# 1999 nissan sentra gxe aftermarket alarm?



## jpmctd (Jan 18, 2007)

i have an '99 sentra. went to nissan for a new FOB, the old one broke. they programmed it and it works fine. we did try opening door with key, not FOB, and the alarm system went off. I was told there was an aftermarket system installed. i don't know what this means? is this in addition to the original system? and, can i disable the aftermarket system and still use the FOB?

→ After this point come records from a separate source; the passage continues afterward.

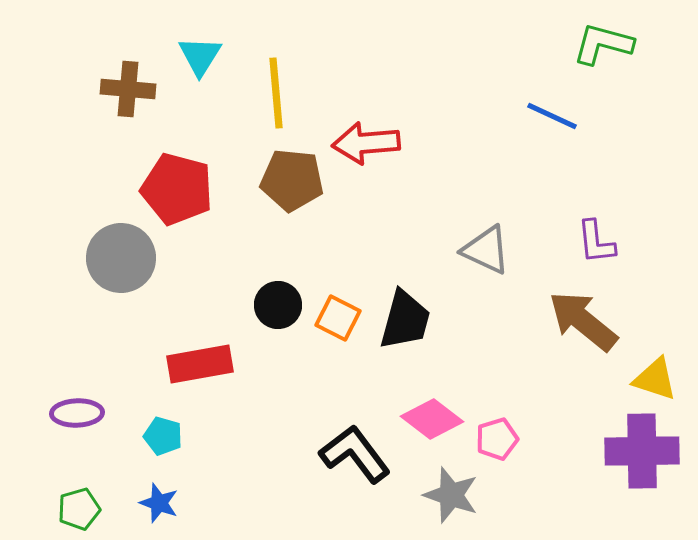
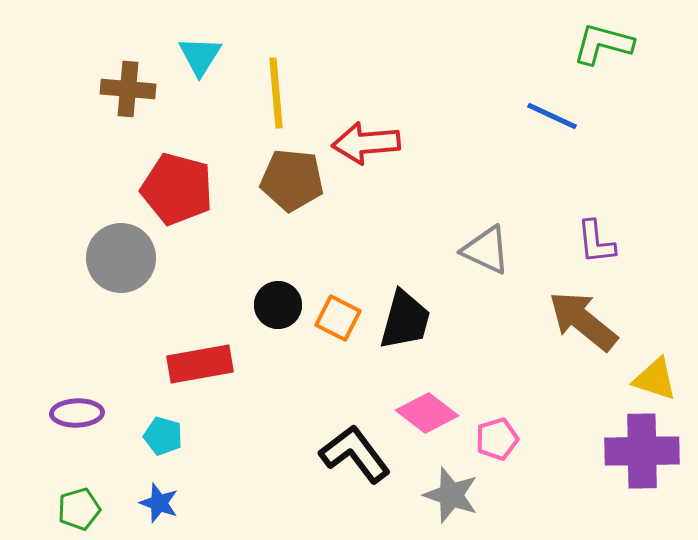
pink diamond: moved 5 px left, 6 px up
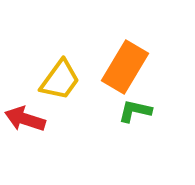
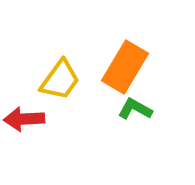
green L-shape: moved 2 px up; rotated 16 degrees clockwise
red arrow: moved 1 px left; rotated 21 degrees counterclockwise
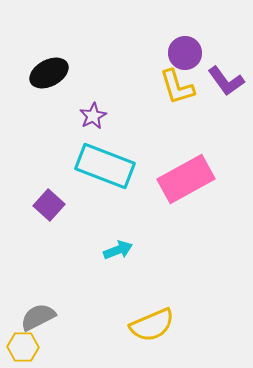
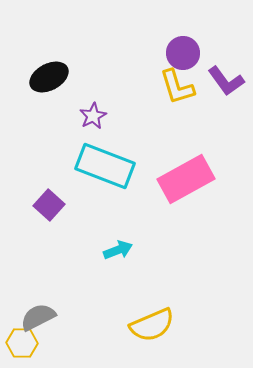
purple circle: moved 2 px left
black ellipse: moved 4 px down
yellow hexagon: moved 1 px left, 4 px up
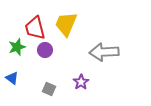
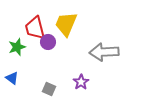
purple circle: moved 3 px right, 8 px up
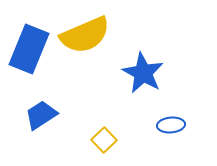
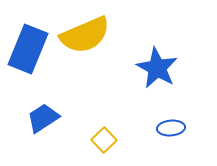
blue rectangle: moved 1 px left
blue star: moved 14 px right, 5 px up
blue trapezoid: moved 2 px right, 3 px down
blue ellipse: moved 3 px down
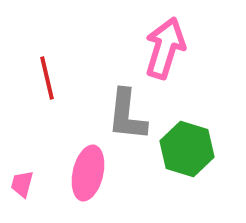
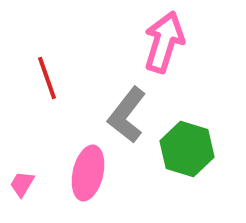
pink arrow: moved 1 px left, 6 px up
red line: rotated 6 degrees counterclockwise
gray L-shape: rotated 32 degrees clockwise
pink trapezoid: rotated 16 degrees clockwise
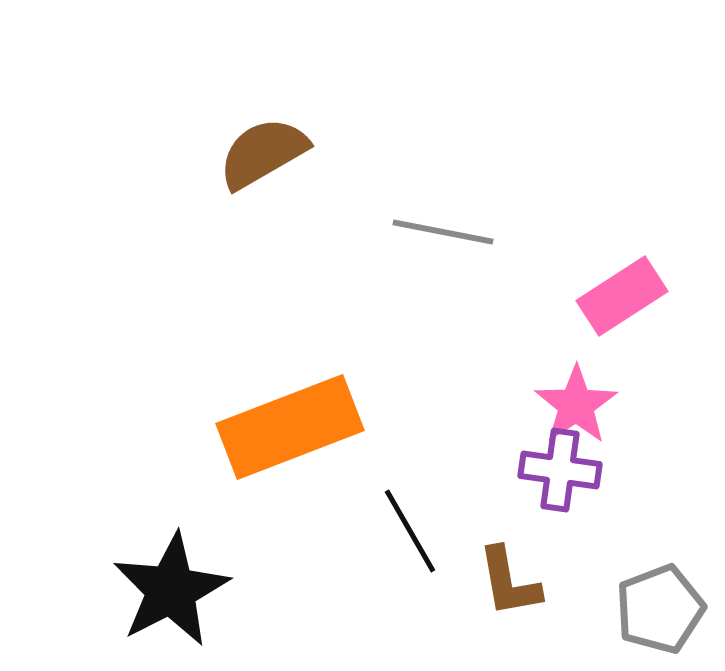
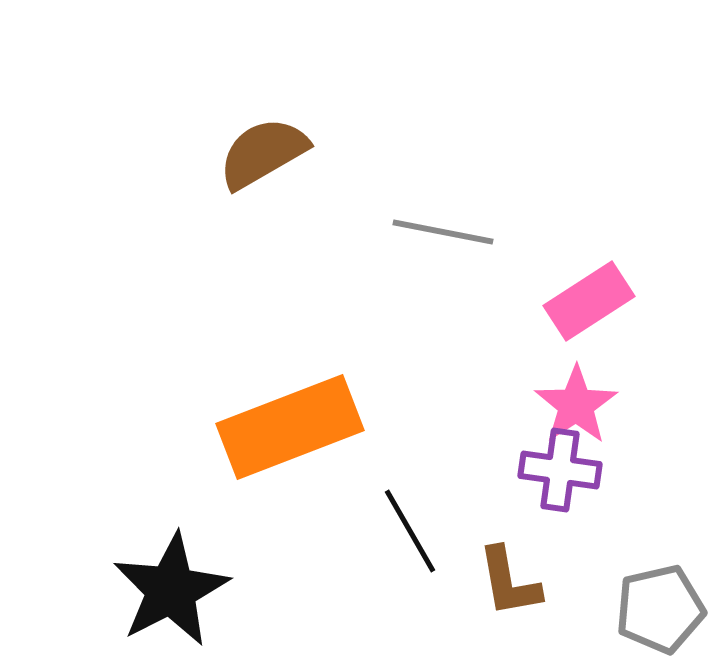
pink rectangle: moved 33 px left, 5 px down
gray pentagon: rotated 8 degrees clockwise
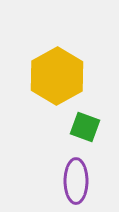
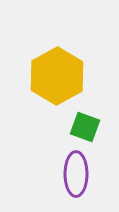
purple ellipse: moved 7 px up
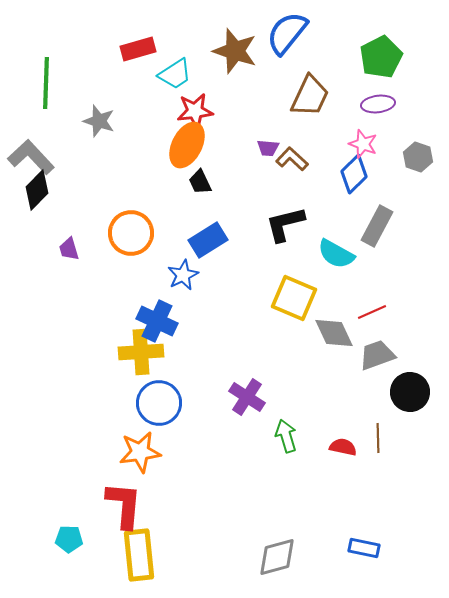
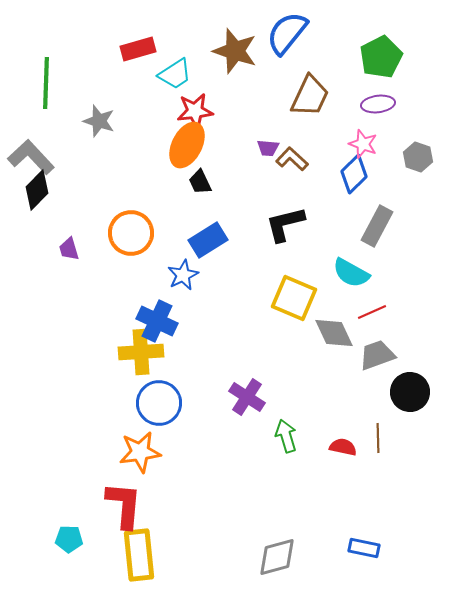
cyan semicircle at (336, 254): moved 15 px right, 19 px down
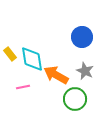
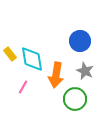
blue circle: moved 2 px left, 4 px down
orange arrow: rotated 110 degrees counterclockwise
pink line: rotated 48 degrees counterclockwise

Thanks for any information and help.


----------



## jdg (Aug 27, 2009)

Well, I guess that all depends if you've got an aftermarket alarm system installed.
How about you get under the dash and have a look and see if one is installed.
Or, wait...I've got a Magic-8 Ball. Let me give it a shake...
...
wait for it...
...
It says "Signs are unclear".
I'll try again later for you.


----------



## jpmctd (Jan 18, 2007)

JDG How about you learn how to read. There is an aftermarket alarm system, the Nissan Dealer told me that when we tried to open the door with the key and not the FOB. If you can't be helpful, how about not replying at all....


----------



## jdg (Aug 27, 2009)

jpmctd said:


> I was told there was an aftermarket system installed. i don't know what this means?


You were told...because you didn't know. Otherwise, you would have told them.



> and, can i disable the aftermarket system and still use the FOB?


I guess that depends on the model of the aftermarket system now doesn't it.

So, get in there and look for an aftermarket alarm box, find the model number, do the research and figure out what options you have.
Ya think there might be 1 or 47 options for aftermarket alarms???

I know what options my vehicles have.
Furthermore... 1999 Sentra q's, in the B15 section... How's that reading going for ya?


----------